Yes, there could be a few reasons for this. Did you run the tutorial’s workflow on the input sample data, or did you do this by hand directly? Maybe try running the workflow to create an “answer key” history to compare to, and you might find where the mixup happened.

If that still produces a problem, it helps to try to reproduce it exactly to sort out where the problem is. If the workflow has some problem, we can follow up to get that fixed and you a workaround.

This was the tutorial, correct?

Which server did you run this at? The URL at the top of your browser window is what we would be interested in. Using one of the “Known Working” servers on the tutorial is usually a good idea.

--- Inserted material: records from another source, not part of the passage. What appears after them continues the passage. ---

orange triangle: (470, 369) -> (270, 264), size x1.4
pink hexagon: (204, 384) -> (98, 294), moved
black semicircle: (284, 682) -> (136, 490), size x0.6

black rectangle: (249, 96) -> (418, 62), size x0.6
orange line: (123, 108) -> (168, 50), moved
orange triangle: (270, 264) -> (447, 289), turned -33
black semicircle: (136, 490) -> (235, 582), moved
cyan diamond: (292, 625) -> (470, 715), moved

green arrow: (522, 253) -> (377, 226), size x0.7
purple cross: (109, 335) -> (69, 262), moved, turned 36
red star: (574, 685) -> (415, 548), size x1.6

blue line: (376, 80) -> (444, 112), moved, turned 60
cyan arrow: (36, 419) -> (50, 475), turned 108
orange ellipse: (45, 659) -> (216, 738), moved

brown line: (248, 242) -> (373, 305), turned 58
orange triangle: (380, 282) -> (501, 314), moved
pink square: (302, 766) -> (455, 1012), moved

Others can work but maybe the reference data is different, or tool versions are different, and that might not be obvious and cause problems when you are learning.

You can even share back your history that has the output of the workflow run. See → How to get faster help with your question. That share link can be posted back here in the reply. If you had to make any modifications to the workflow when you imported it, you can explain and share that workflow back, too, and we can explain how to fix it up.

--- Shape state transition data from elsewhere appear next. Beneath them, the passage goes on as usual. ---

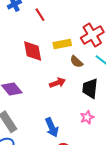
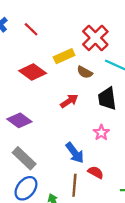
red diamond: (33, 51) -> (33, 72), turned -30
pink star: (87, 117) -> (101, 133), moved

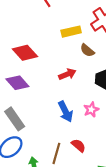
red diamond: (33, 72) -> (25, 53), moved
blue arrow: (75, 153) -> (65, 112), moved

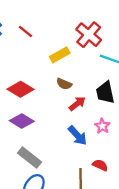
brown semicircle: (87, 50) -> (64, 84), moved
red arrow: (67, 74) -> (77, 104), moved

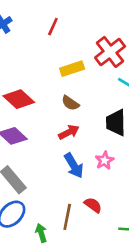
red line: (25, 32) -> (53, 27), moved, turned 63
red arrow: (77, 104) -> (69, 132), moved

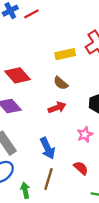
red line: (53, 27) -> (31, 14), moved, turned 32
blue arrow: (74, 166) -> (47, 148), moved
red semicircle: (93, 205) -> (81, 168), moved

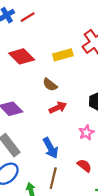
red diamond: (18, 75) -> (22, 56), moved
brown semicircle: (61, 83) -> (50, 85), moved

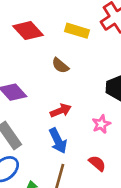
yellow rectangle: (63, 55) -> (77, 31), turned 30
red arrow: (58, 108) -> (61, 111), moved

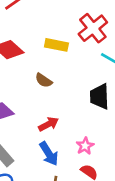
pink star: (101, 124) -> (85, 146), moved

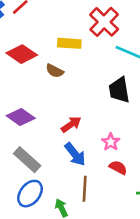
brown semicircle: (44, 80) -> (55, 71), moved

Let’s start there! Let us know if you solve this yourself and we can definitely follow up! :slight_smile:

Update

After reviewing this tutorial and the workflow I was reminded of a few places where this analysis can go wrong. I’m still looking at this more to see if I can reproduce exactly where yours went wrong, but maybe these early results help? You can still welcome to share back what you have for more specific help.

  1. For now – use the data and methods in the hands-on, not the workflow.
  • The parameters for the QA steps in the workflow deviate slightly versus the hands-on methods, specifically the CutAdapt step.
  • This could definitely influence results since the difference is with respect to the use of specific adaptors and the orientation of those adaptors. Trimming matters a bit more for this type of sequencing due to the other sequence tags involved.
  • I suspect the hands-on is a correct match for the current reads included. This tutorial was updated recently and might have some more work pending. More feedback about this later.
  • This won’t matter too much since the data here is mostly an example for how to do these steps, not so much that they are scientifically interesting.
  1. Be sure to use the pre-computed counts for downstream data exploration.
  • There is an intentional switch over from the initial fastq read subset and the full sized fastq reads after the first significant data reduction step. The subset count dataset will either not produce the end result graphics similar to the full sized counts, or the trimming difference above had an impact.
  • Specifically, at the Hands-on: Test for enrichment step running MAGeCKs test the pre-computed count file uploaded at this earlier step should be used.
  • There are comments in the tutorial when that data is uploaded that explain a bit more about why we did this. In short: learning how to do those early manipulations with real data is useful, but the “full sized” real data takes too long to process for a practical short tutorial.
  • When running your own data through a similar processing, computational processing time will be built into the experiment just like any other analysis would accommodate for it.